Many of the regulars at the many tables or corners I free form sketched at, would also follow me at my gigs. There were many clubs that I played in during those fertile years in Toronto.
All sounds great to me. What’s the point of the story? Nice as it is getting all nostalgic I do have a point don’t I?
Well I’m guessing that I’m writing about denial and then acceptance. See, as I warned you and myself in the first post, I will only write if The Muse is here. It is,and I can’t stop to ask questions. So, I’m not sure where this going. I just have to follow. I’m sure there will be clarification at the end. I hope so!
Denial and acceptance? Think about what’s just been thrown at you Kanarek.
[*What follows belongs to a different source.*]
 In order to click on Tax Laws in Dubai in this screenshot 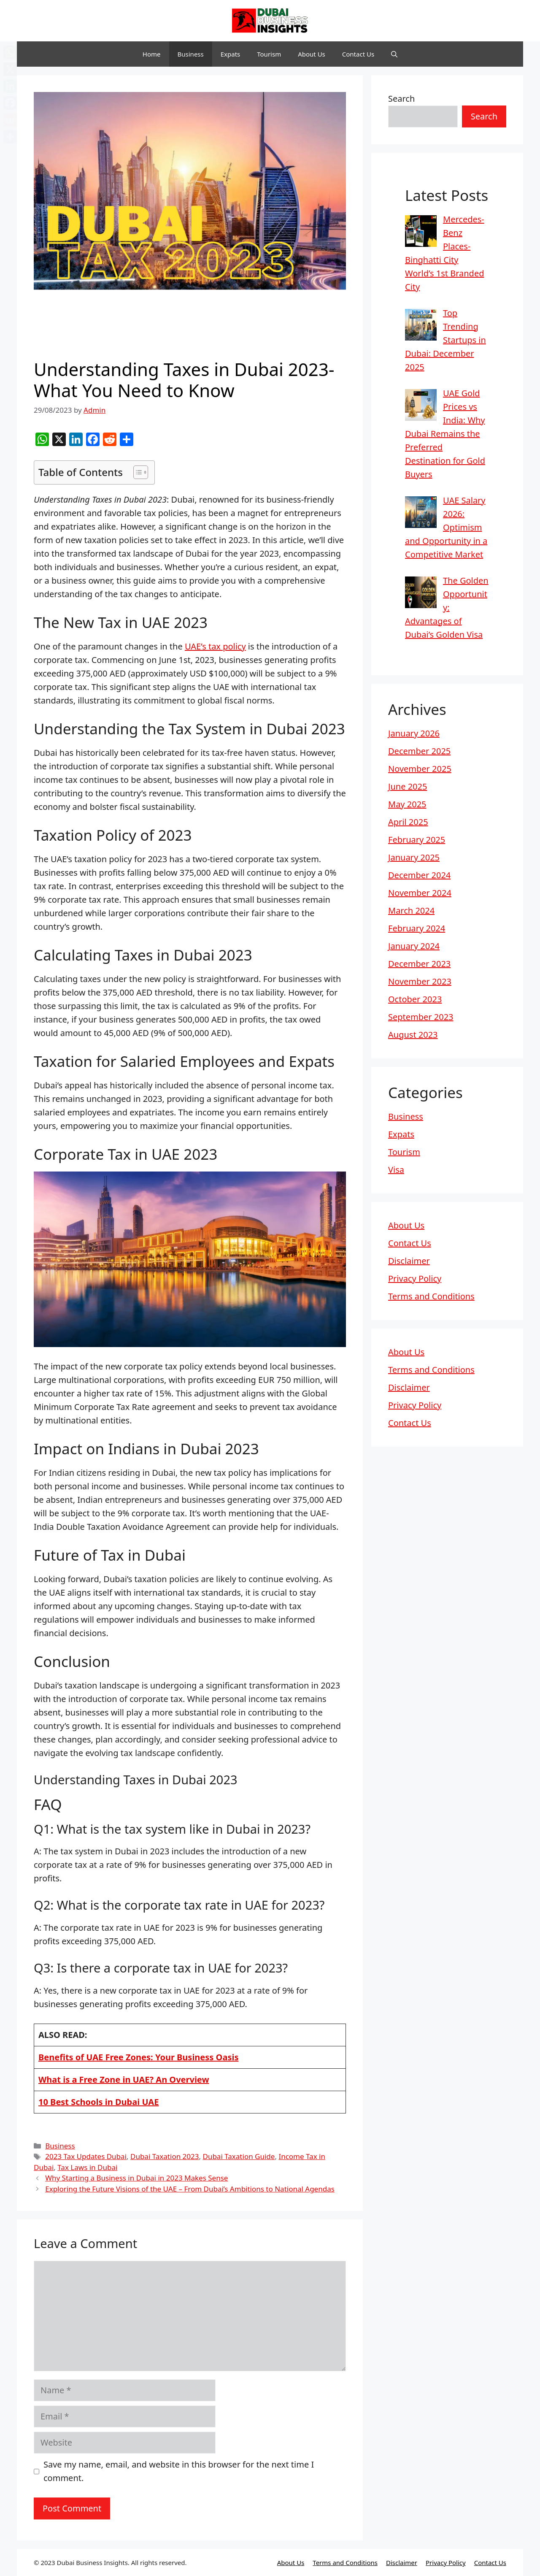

Don’t think to hard, or you’re gonna lose you know who, and then it just becomes bullshit. Okay. So something is bothering me about those days and those tables and those clubs. Yeah, I think I get it. I was getting freaked out by being the source of entertainment. Like some trained animal ready to perform on demand! Is that’s what’s so bothersome? Yeah, that and the fact that I was feeling like freak. I wanted to be like everybody else. I already stood out because of my height. Now I’ve got this “sketching, playing” that sticks out like a huge wart! I’m not saying that I didn’t love the attention. It’s just that I wished someone else could have taken over the helm for a little breathing time. So I get it. I wore my talent like a huge coil of chains. Maybe someone else could of dealt with it more intelligently or with more grace. I didn’t. I wanted to speak, act and be like everyone else / I’m realizing that I still hadn’t accepted who I was back then. It was a great ride, but it would be years until I realized that I could have saved myself much agony if I was just a little brighter back then. Wow, the memory of me constantly dumbing myself down just hit me really hard.
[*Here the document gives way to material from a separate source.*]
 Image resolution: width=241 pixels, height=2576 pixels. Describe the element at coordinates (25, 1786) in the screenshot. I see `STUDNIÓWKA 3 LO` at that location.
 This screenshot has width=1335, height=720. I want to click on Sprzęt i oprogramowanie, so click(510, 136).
There’s a ton of gifted people out there who are, or are not dealing with who they are. I am not embarrassed, nor do I feel arrogant admitting to myself that I am talented. That was an important step for me. You wear it with grace and thankfulness. If you keep it to yourself that’s fine. It’s one way to protect yourself from close contact. As soon as you put it out there, you are performing. At that point you will be judged, admired, hated, misunderstood, abused, heralded, despised, idolized and all other emotions and acts that happen when put under close scrutiny by the audience. It happens in galleries,book signings, concerts, photo shoots, recitals and any other venue that an iron willed artist puts himself or herself in.
So I wasted so many years not having the balls or nerve to admit I am talented! Multi-talented actually. There I said it! I felt different. I sunk into the miasma of compensating for my inability to accept who I was. Sometimes I’d counter by lack of self-confidence with obnoxious displays of over the top arrogance. Very bad! I’m not a psychologist, but I’m sure there was a whole lot of much deeper demons lurking behind a lot of cerebral real estate! I know most of them intimately now. I even have names for each of them.
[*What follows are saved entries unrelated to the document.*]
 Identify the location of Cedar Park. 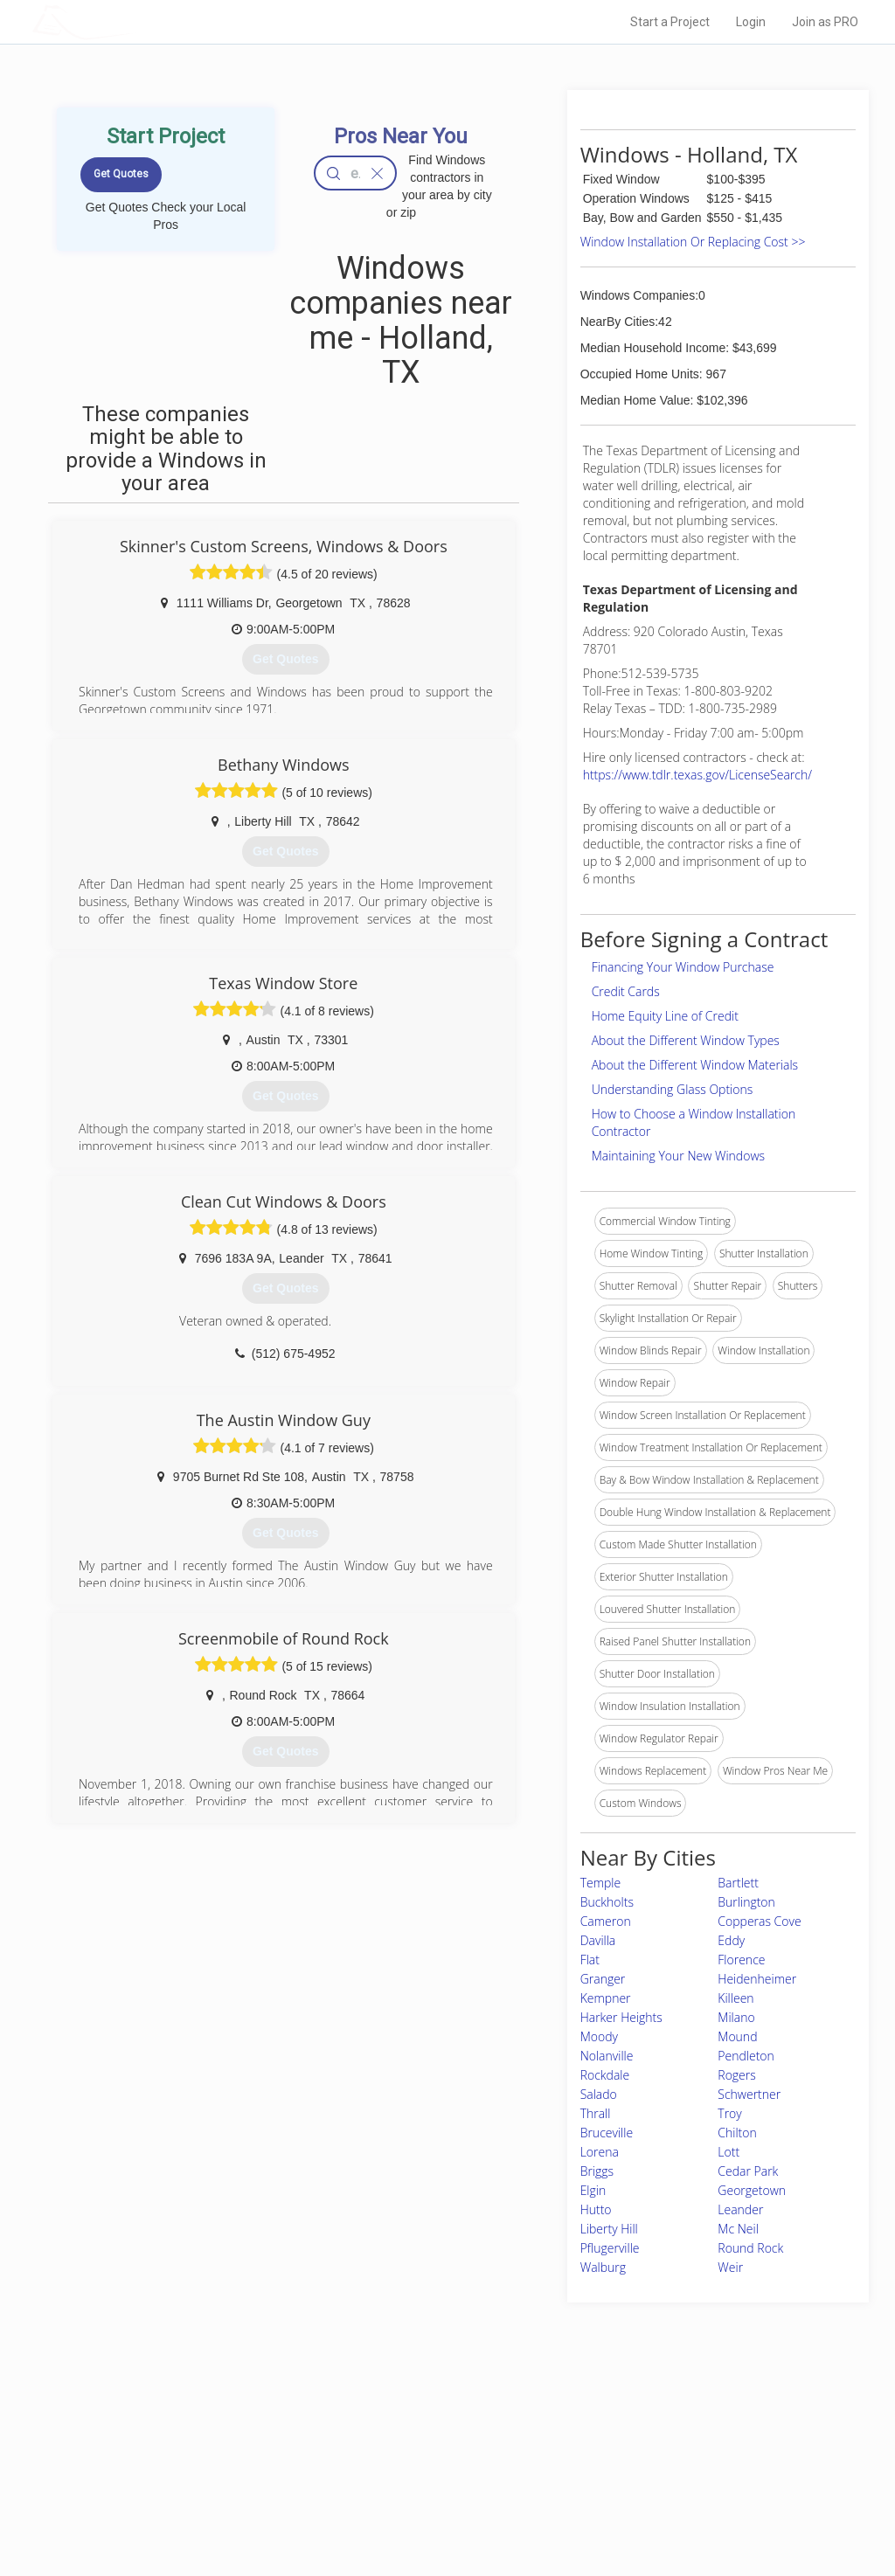 (748, 2171).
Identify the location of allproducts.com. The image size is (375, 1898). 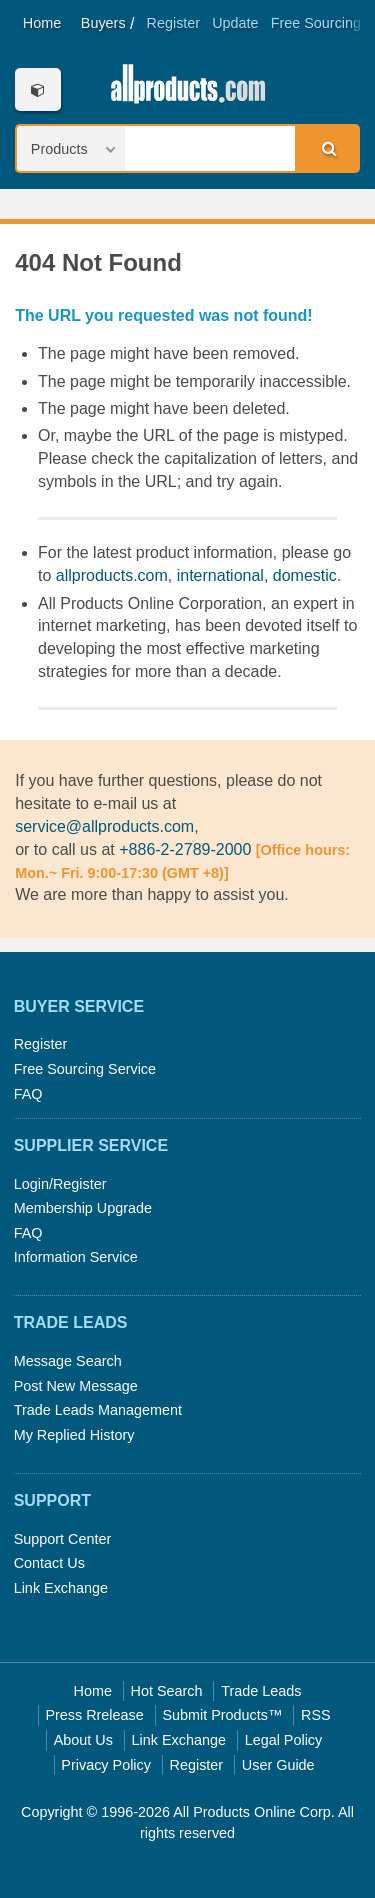 (112, 575).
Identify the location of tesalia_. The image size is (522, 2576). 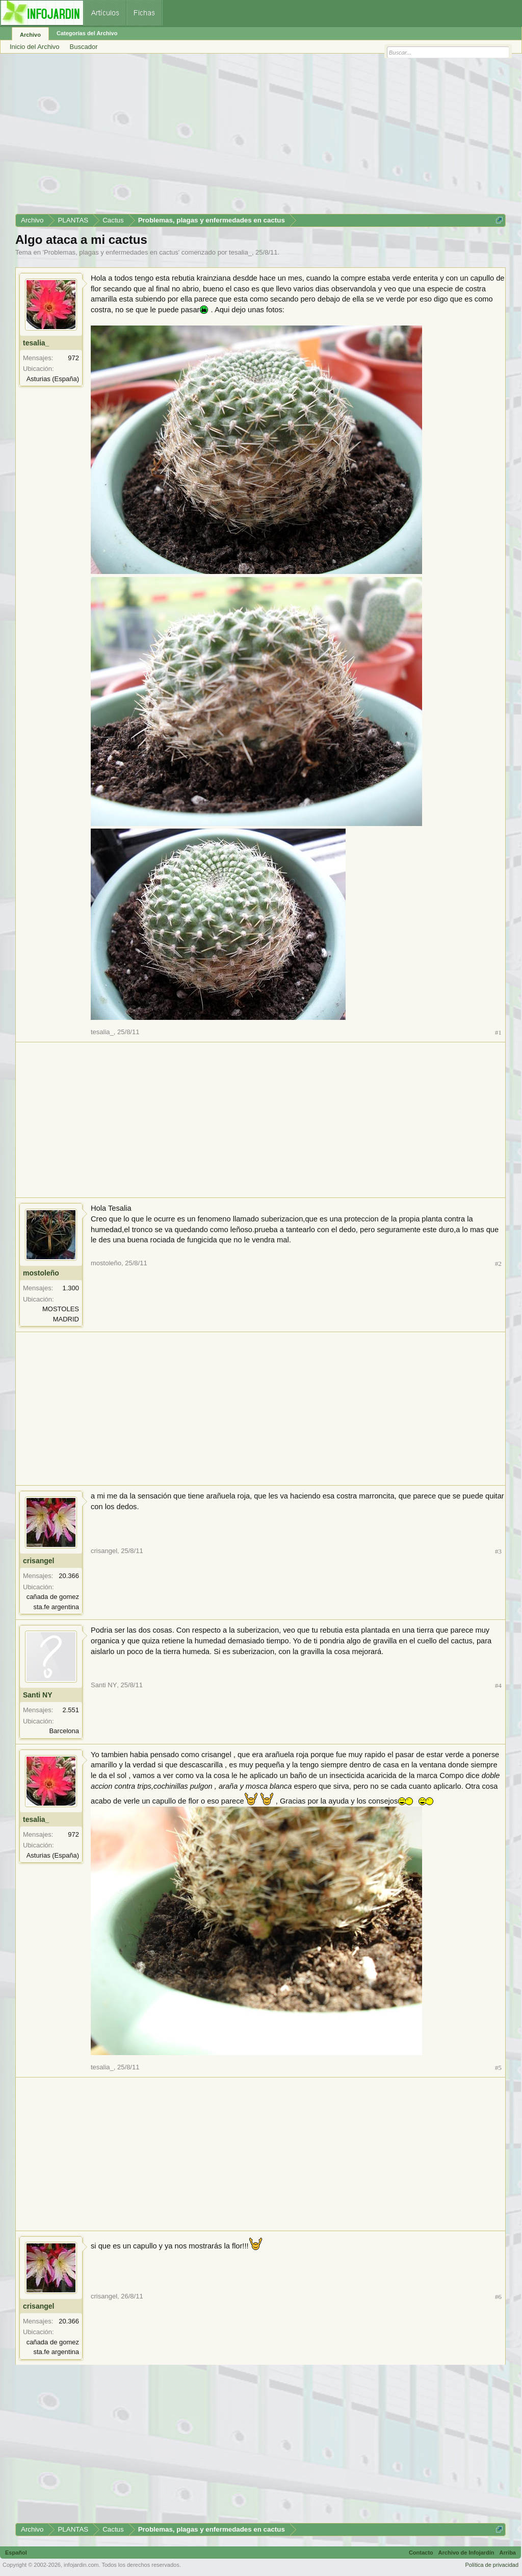 (240, 252).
So,what am I learning on this trip that the Muse has been so kind to take me on? I swear, I probably won’t know til this particular stream is spent and I finally read it. I know that I tried to downplay my talents so that I didn’t stand out. That’s more than denial. It’s even worse. I’d call it self inflicted repression! As I got older, I seemed to get more of a handle on this possible psychosis. I always enjoyed the performing. The galleries, the concert stages,unrolling a design for a client. It’s all performance. I still felt awkward. The cliché is, I felt that I didn’t deserve the attention. Isn’t that interesting Kanarek? So, it was part repression and part denial. Denial of what? Talent? The fact that I was repressing the talent? Denial that I was an artist? So besides denial and acceptance, there is now repression? Complicated path. The Muse just left. Seriously. I’m stopping.